A year ago, Tim Duncan went from being the third highest-paid player in basketball to the fourth highest-paid on his team.
No one particularly noticed, because everyone knew he would to re-sign in San Antonio, and yes, his $12 million per year represented a pay cut, but it was the Spurs, so of course.
In an Associated Press story about the new contract, though, one quote sticks out, more now even than it did last summer. It’s from Spurs general manager R.C. Buford, who told the AP that day: “I was going to announce that we traded for Steve Nash, but the Lakers beat us to it.”
Almost a year later, those words are as much of an eerie preview of this spring as they were the kind of joke that proves that the Spurs, somehow, just get it a bit better than the rest of basketball.
The Lakers’ acquisition of Nash, who’s two years older than Duncan and light years past his peak, received approximately a trillion times more press time than anything the Spurs did last summer. The Lakers got the fanfare and the championship predictions, the wild hope for the best basketball Los Angeles had seen in years.
Buford sat in San Antonio and cracked a wry joke. Now his team is in the NBA Finals, and the paths of the two most successful teams of the past 15 years have utterly and completely diverged.

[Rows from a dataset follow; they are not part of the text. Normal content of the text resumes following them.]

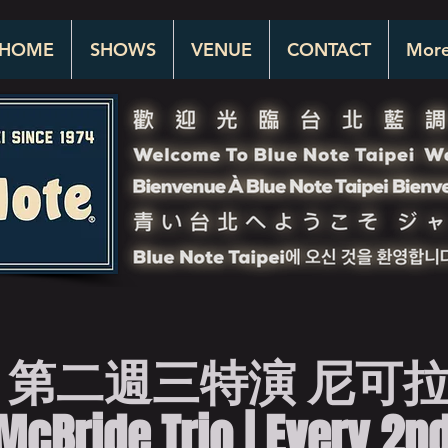
HOME
SHOWS
VENUE
CONTACT
Mor
 第二週三特演 尼可
McBride Trio | Every 2n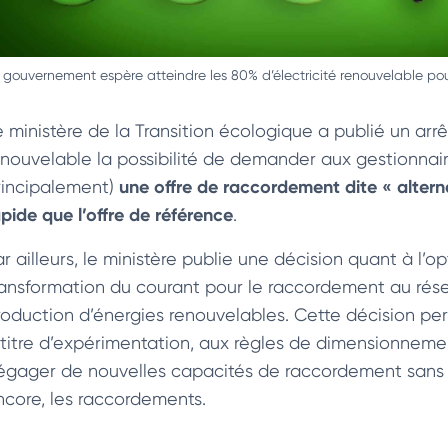
 gouvernement espère atteindre les 80% d’électricité renouvelable po
e ministère de la Transition écologique a publié un arr
enouvelable la possibilité de demander aux gestionnair
une offre de raccordement dite « alterna
rincipalement)
apide que l’offre de référence
.
ar ailleurs, le ministère publie une décision quant à l
ransformation du courant pour le raccordement au résea
roduction d’énergies renouvelables. Cette décision p
 titre d’expérimentation, aux règles de dimensionnemen
égager de nouvelles capacités de raccordement sans mo
ncore, les raccordements.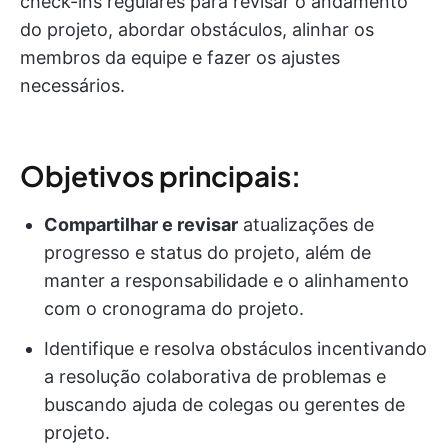
check-ins regulares para revisar o andamento
do projeto, abordar obstáculos, alinhar os
membros da equipe e fazer os ajustes
necessários.
Objetivos principais:
Compartilhar e revisar
atualizações de
progresso e status do projeto, além de
manter a responsabilidade e o alinhamento
com o cronograma do projeto.
Identifique e resolva obstáculos incentivando
a resolução colaborativa de problemas e
buscando ajuda de colegas ou gerentes de
projeto.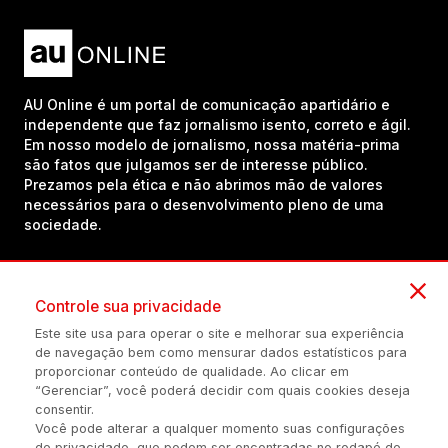
AU Online é um portal de comunicação apartidário e
independente que faz jornalismo isento, correto e ágil.
Em nosso modelo de jornalismo, nossa matéria-prima
são fatos que julgamos ser de interesse público.
Prezamos pela ética e não abrimos mão de valores
necessários para o desenvolvimento pleno de uma
sociedade.
Inscreva-se em nosso canal no YouTube!
Controle sua privacidade
Este site usa para operar o site e melhorar sua experiência
de navegação bem como mensurar dados estatísticos para
(54) 98434-8385
proporcionar conteúdo de qualidade. Ao clicar em
“Gerenciar”, você poderá decidir com quais cookies deseja
consentir.
Você pode alterar a qualquer momento suas configurações
Política de privacidade
Configuração de Cookies
Quem Somos
de privacidade, que podem ser encontradas no rodapé de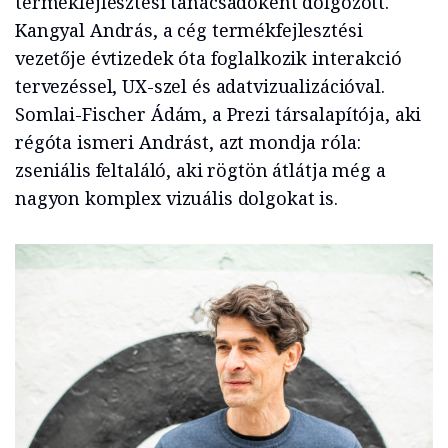
termékfejlesztési tanácsadóként dolgozott.
Kangyal András, a cég termékfejlesztési
vezetője évtizedek óta foglalkozik interakció
tervezéssel, UX-szel és adatvizualizációval.
Somlai-Fischer Ádám, a Prezi társalapítója, aki
régóta ismeri Andrást, azt mondja róla:
zseniális feltaláló, aki rögtön átlátja még a
nagyon komplex vizuális dolgokat is.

While the Lakers’ roster – and Kobe Bryant’s Achilles’ tendon – hang in tatters, things hum on as usual in San Antonio, as they have since the late 1990s. Eventually, it will change. Probably soon. But for now, the success is sustained, and if there was ever any question of whether the Spurs’ way was the right way, it should be gone. There’s something special going on in San Antonio, obviously, and what’s most ironic of all is that the old, decrepit, knocking-on-death’s-door Spurs are the perfect example of all that is modern and adapted in the NBA.
When Duncan signed his deal, the initial story was the fact that he’d just sliced his pay essentially in half. And though that might make sense from a logic standpoint – he was, after all, listed as DNP-OLD for one game last year – logic rarely enters into the picture in contract negotiations with a player of that caliber.
That’s a story.
More important, though, is the ripple effect, one that gave a distinct sense that what Duncan and the Spurs were doing was bigger than one contract negotiation, that in a way, his pay cut represented the team gunning for yet another championship.
And gunning they are, right into June, right though the Lakers, Warriors and Grizzlies, right into the Finals, as if the whole thing is just the next logical step in what they set in motion.
Because of the deal Duncan signed, the Spurs were able to re-sign Danny Green and Patty Mills, keep Boris Diaw and bring over international prospect Nando De Colo. They’ll also be able to extend Manu Ginobili this summer and have a good shot at keeping restricted free agent Tiago Splitter when he hits the market come July 1.
That’s a lot of ripple for one contract decision, and it’s magnified by the fact that so few teams could pull of this kind of stunt. It also in a way marks the third transition of leadership of Duncan’s career; the Spurs have gone from David Robinson’s team to Duncan’s to now, perhaps, Tony Parker’s, all without a glitch. You get the sense that it doesn’t matter whose team it is, really, as long as it’s winning.
Which then begs the memory of the Lakers in the early 2000s, when they won those championships from 2000-02 before Bryant and Shaquille O’Neal proved unable to coexist, and the whole thing fell apart. Could they have won a few more rings had succession been smoother and Shaq not been traded? Who knows.
Then you think about today’s Lakers, and their salary logjam, and Kobe’s Achilles and the fact that they have essentially no money to pay a supporting cast this summer. It’s not exactly uplifting.
Those Lakers had as much success as did the Spurs, but it’s in the past. Only three players – Bryant, Pau Gasol and Metta World Peace – remain from the team’s most recent championship in 2010. (And two of those three could be out the door in the next month.) Phil Jackson is gone. The money is locked up and unable to buy a future.
As the rest of basketball debates the Lakers’ roster and the Thunder dealing James Harden and the Rockets’ valiant quest for cap space, the Spurs will just keep on keeping on. There’s a reason, after all, that their progeny – everyone from new Hawks coach Mike Budenholzer to Thunder GM Sam Presti – are slowly but surely infiltrating the NBA. It’s because these guys know what they’re doing, and basketball has quietly accepted that what they’re doing is right.
Asked about the sustained success of his team and his “big three” of Duncan, Ginobili and Parker on Wednesday in Miami, Spurs coach Gregg Popovich summed it up simply. “It’s a function of who those guys are,” he said. “What if they were jerks?”
Maybe that’s it, they’re just nice guys, and Pop lucked out. Maybe, but there’s likely something more there, something that even the jerks should maybe get on board with, something that could be viable even in the biggest of markets if the right system were in place.
Last summer, a quiet signing trumped a loud trade, and in basketball going forward, that way, the Spurs’ way, is certainly the smartest option.